Not only that, but the Taiwanese managing the geopark meticulously recreated the famous rock formation near the entrance to the park so the tourists would have another place to take pictures. It was not being used for this purpose when we were there.
Remember my previous post about seafaring god boats? On the trail out to the pavilion viewpoint at Yeliou, Harmony and I found a small shrine where they had put the god statues that washed ashore at Yeliou. Although it was in an off-the-main path location, someone was still tending this shrine, and bringing offerings and incense.
After we left Yeliou, we went to Juming Museum.

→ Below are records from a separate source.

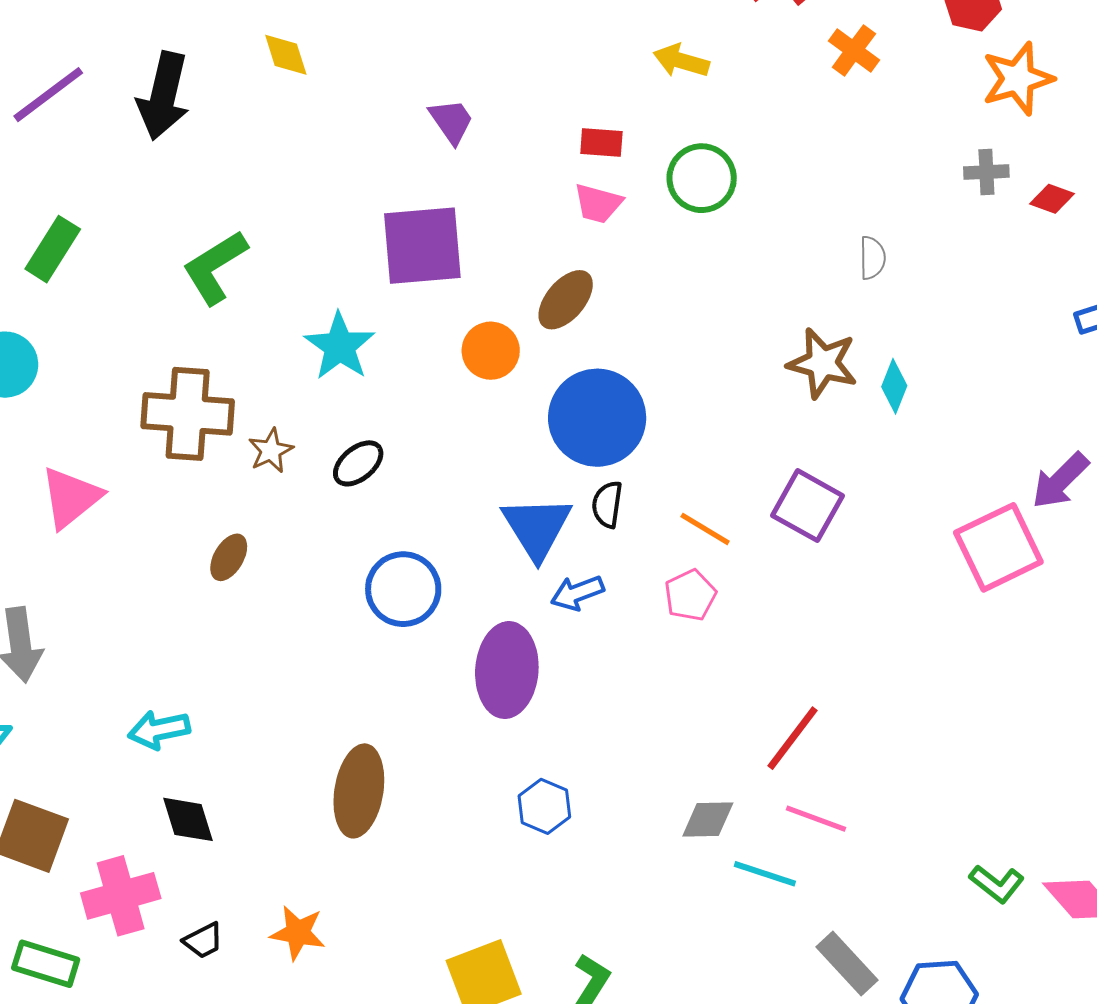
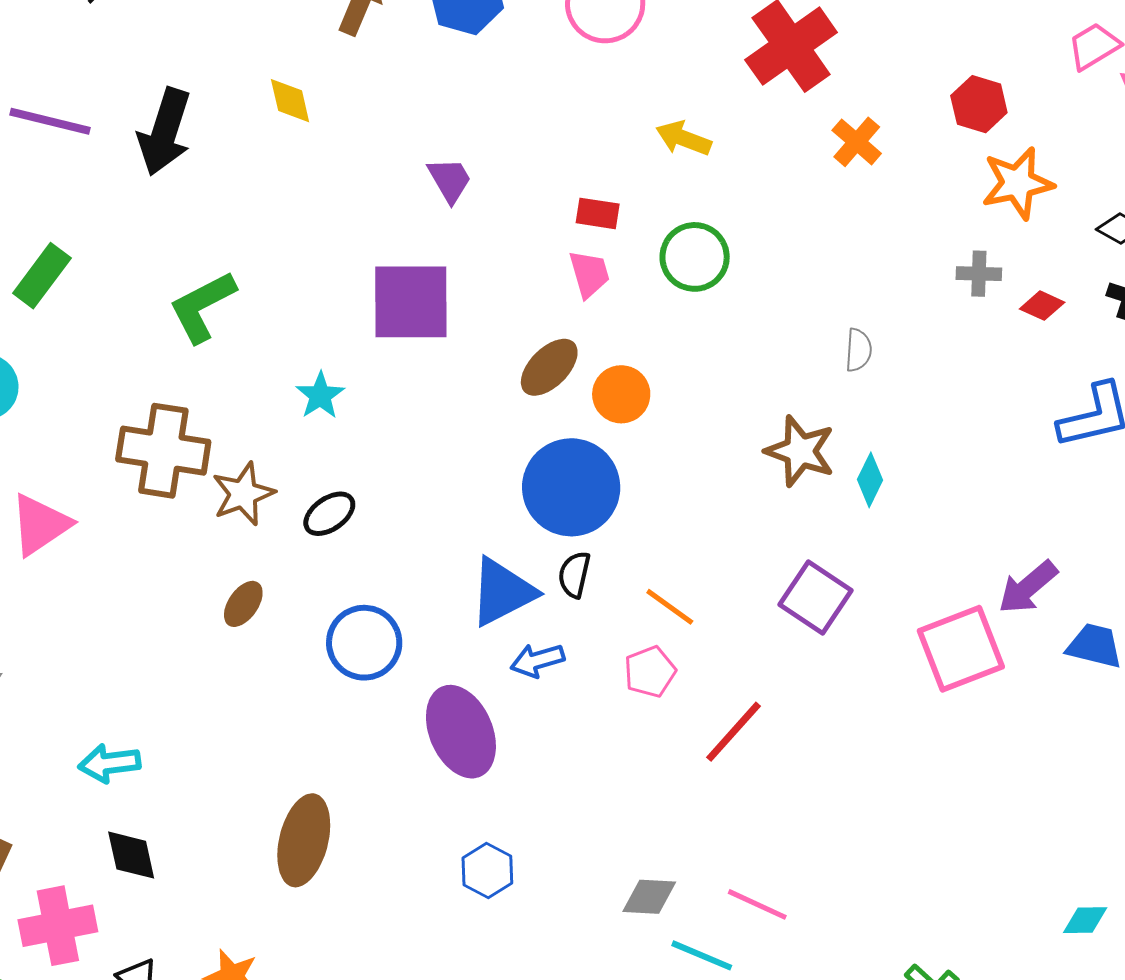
purple line: (48, 95) -> (50, 121), turned 46
pink trapezoid: (598, 203) -> (589, 274), turned -126
cyan star: (340, 346) -> (320, 395), size x0.7
orange circle: (491, 351) -> (621, 394), moved
brown star: (271, 451) -> (243, 494), size x1.4
purple square: (808, 506) -> (815, 598), moved
blue triangle: (537, 527) -> (502, 592), turned 30
brown ellipse: (229, 557) -> (243, 604), moved
purple ellipse: (507, 670) -> (461, 732), turned -32
red line: (793, 738) -> (733, 732), moved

Born in Tongxiao, Miaoli in 1938, Juming a.k.a. Chu Chuan Taiis an art master in Taiwan. His art work is displayed at Juming Museum. It is the largest outdoor art museum in Taiwan. The museum presents Juming’s creative works from 1987 to 2012. Master Juming himself participated in locating, designing and constructing this museum. After being exhibited all over the world, Juming’s works have been shipped back to Taiwan and are presented in this outdoor museum. There are oil painting exhibits, Chinese ink paintings, multimedia works, and a lot of sculptures. The most famous is the Tai chi Square is with more than 30 pieces of Tai chi works exhibited on the lawns.
I have been here before, and was very impressed the first time that I came. This time, there were more new exhibits, including one telling about Juming and his history. He was born the 11th child of parents who were 51 (his dad) and 41 (his mom) at the time. So his nickname was 92 when he was growing up, the sum of his parents ages when he was born. Below is a sculpture he made of himself as a child, herding goats in the village where he grew up.
Finally, there is a new outdoor sculpture garden addition to the museum. It has sculptures of many famous scientists and inventors from the history of China, Europe and America. There is a sculpture of Benjamin Franklin there. Look closely at the little dog he is talking to. It is wearing a coat with 92 on it! I think that Juming must greatly admire Benjamin Franklin, as he has put himself in that sculpture, as artists sometimes do with their art work. And I would agree with his choice, as I would choose to be with Benjamin Franklin, even given all those other illustrious choices, (Einstein, Edison, Newton, etc.)